O Brasil, a segunda nação da América, destinado à primazia do mundo, abater seu estandarte ante o arreganho de um pequeno déspota, quase selvagem? Não há filho deste império que se não possua de horror ante a possibilidade de semelhante opróbrio. A paz é uma vilania... (ALENCAR, 2008, p. 133).
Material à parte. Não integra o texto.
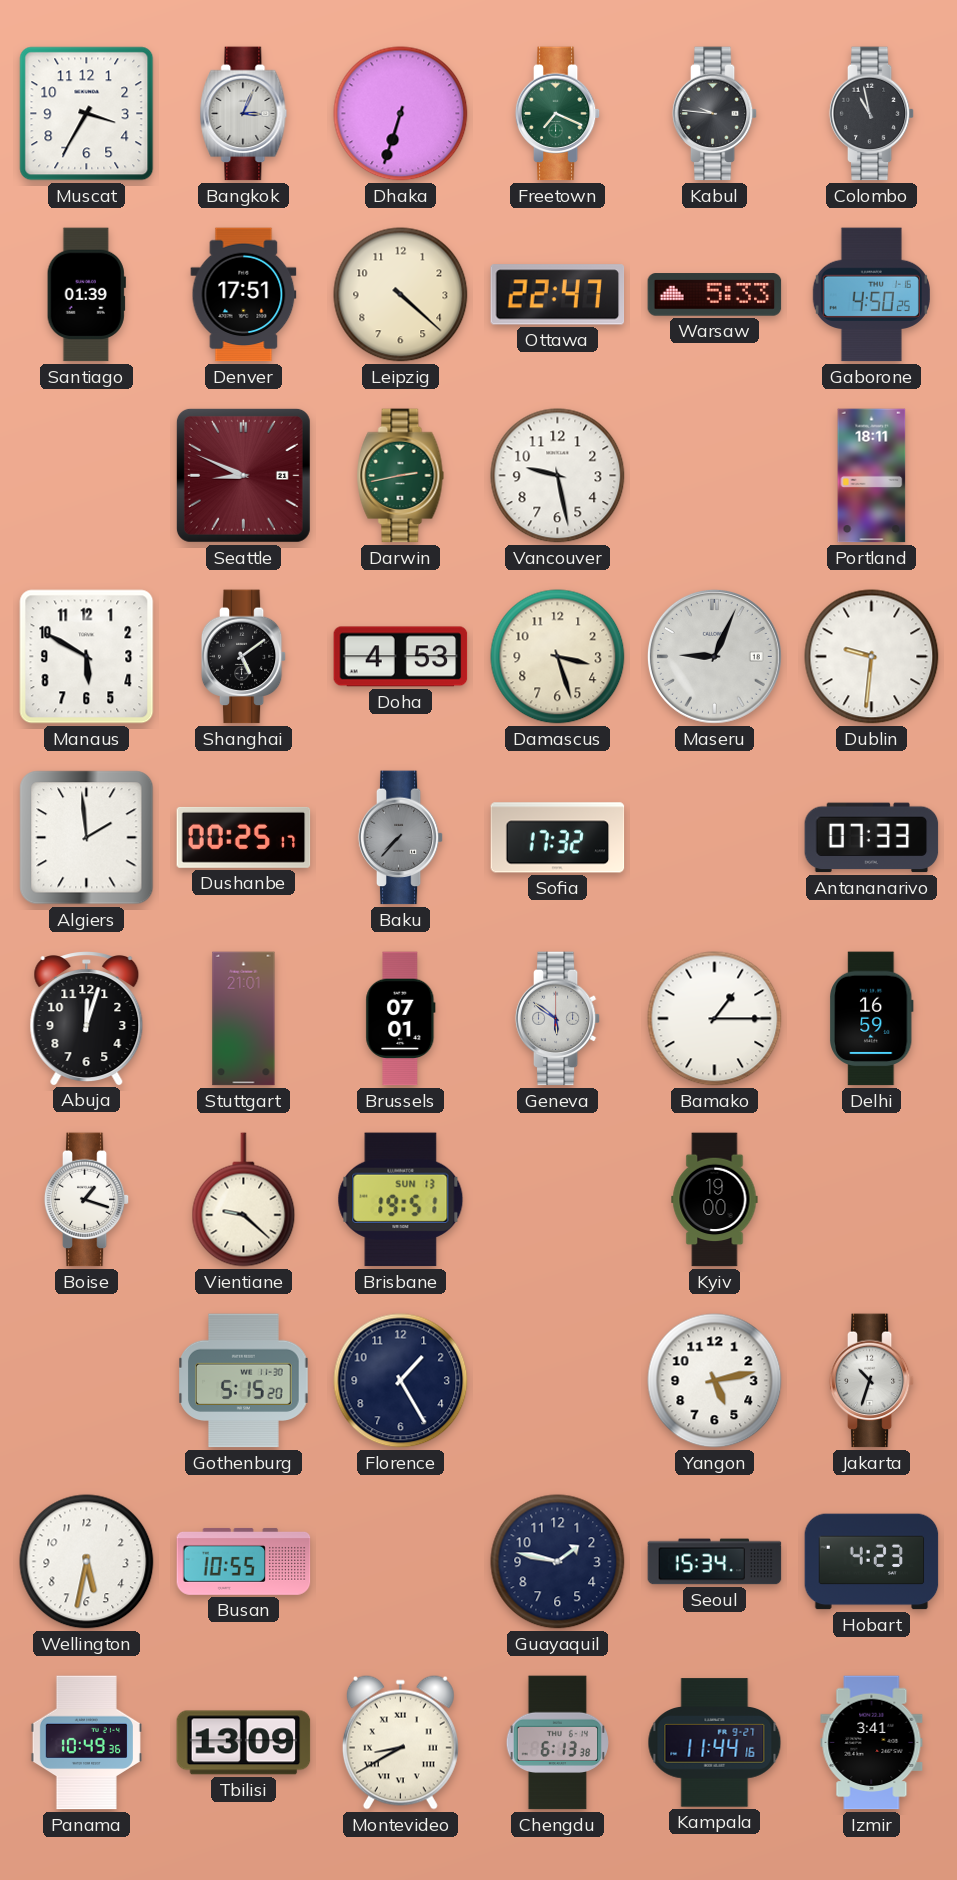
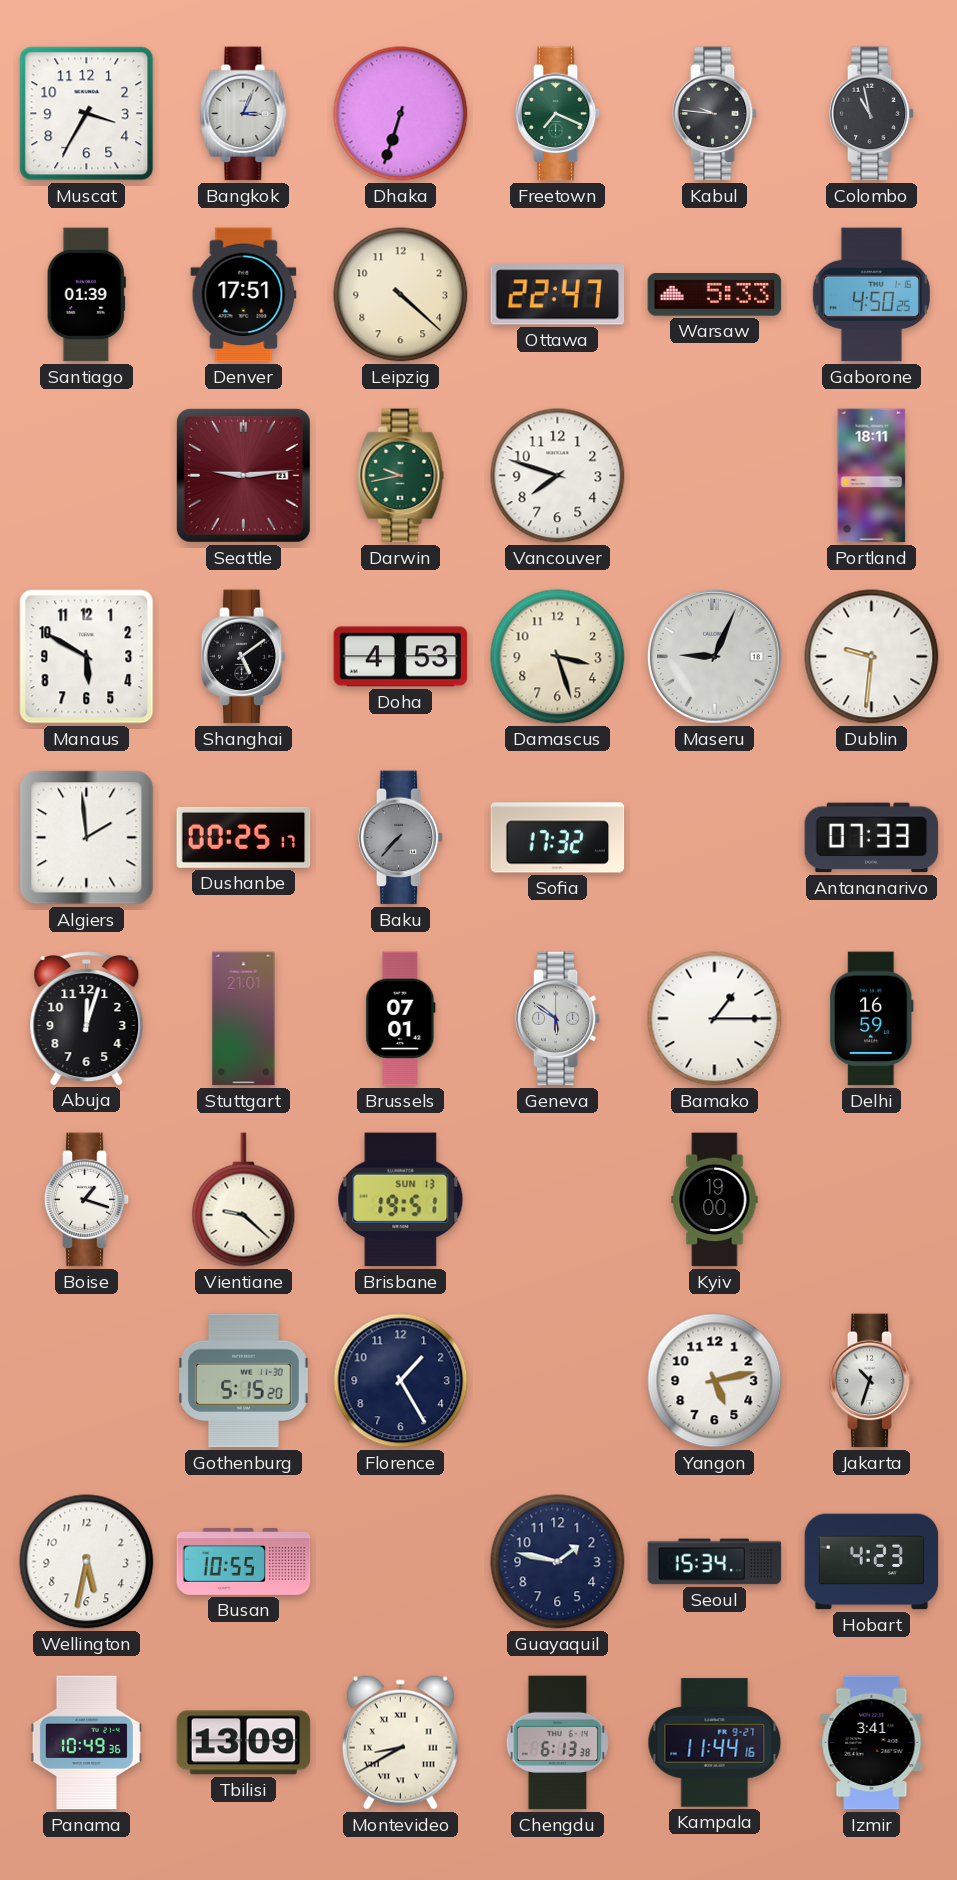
Seattle: 8:49 -> 9:14
Darwin: 2:43 -> 9:43
Vancouver: 9:28 -> 7:48
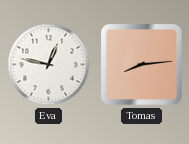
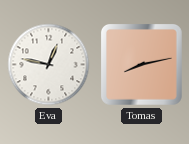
Tomas: 8:14 -> 8:13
Na medida em que as reflexões em Estética forem articuladas com Ética e Política, o problema do respeito à alteridade se apresenta como parte importante do debate. O texto de José de Alencar aponta para um problema importante: em um mundo em que soberania política é uma prioridade, o prestígio da guerra não é pouco. O pacifismo, por sua vez, anda em descrédito. O conceito de paz dominante hoje é operacional e estritamente estratégico: trata-se de um controle de potenciais de conflitos, em acordo com interesses de nações economicamente hegemônicas. A paz, como generalização, é constantemente observada como utopia associada às ideias que teriam se cristalizado nos anos 60. Os processos históricos contemporâneos evidenciaram com clareza que os esforços destrutivos são muito mais intensos e ágeis do que os movimentos pacifistas. Isso está ligado ao fato de que o problema levantado por Adorno e Horkheimer, referente à razão instrumental, permanece inteiramente atual. É perfeitamente possível manter o rigor cartesiano para realizar sistematicamente o ato de matar. É nesse contexto que se tornam prioritários debates em Teoria da Literatura e Literatura Comparada sobre os modos de pensar imagens da guerra, levando em conta a tradição épica e os conflitos sociais da atualidade. Textos como o Diário de Guimarães Rosa e Lenta Biografía de Chejfec resistem à classificação e descrição pelos critérios convencionais disponíveis. Um pensamento sobre literatura capaz de explicar o que propõem esses textos é também um pensamento crítico capaz de confrontar o impacto da guerra de frente.